Problem to work on: Nothing but the exact lines from the one containing "не должен иметь" through the last line of the records below belongs in your answer.
(Beginning of Data for review)
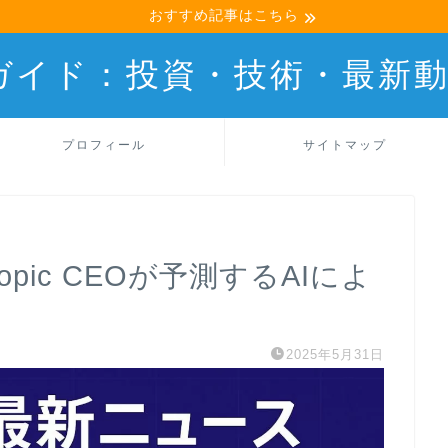
おすすめ記事はこちら
産ガイド：投資・技術・最新
プロフィール
サイトマップ
ropic CEOが予測するAIによ
2025年5月31日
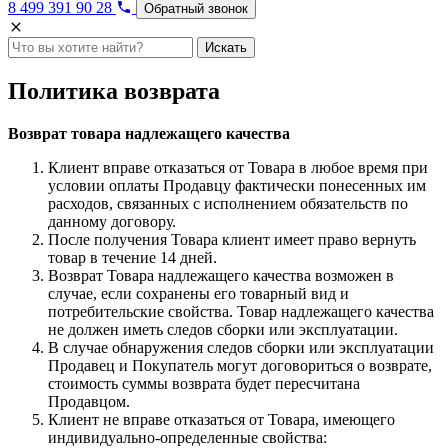
8 499 391 90 28
Обратный звонок
Искать
Политика возврата
Возврат товара надлежащего качества
Клиент вправе отказаться от Товара в любое время при
условии оплаты Продавцу фактически понесенных им
расходов, связанных с исполнением обязательств по
данному договору.
После получения Товара клиент имеет право вернуть
товар в течение 14 дней.
Возврат Товара надлежащего качества возможен в
случае, если сохранены его товарный вид и
потребительские свойства. Товар надлежащего качества
не должен иметь следов сборки или эксплуатации.
В случае обнаружения следов сборки или эксплуатации
Продавец и Покупатель могут договориться о возврате,
стоимость суммы возврата будет пересчитана
Продавцом.
Клиент не вправе отказаться от Товара, имеющего
индивидуально-определенные свойства:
(End of Data for review)
Result for this exercise:
не должен иметь следов сборки или эксплуатации.
В случае обнаружения следов сборки или эксплуатации
Продавец и Покупатель могут договориться о возврате,
стоимость суммы возврата будет пересчитана
Продавцом.
Клиент не вправе отказаться от Товара, имеющего
индивидуально-определенные свойства:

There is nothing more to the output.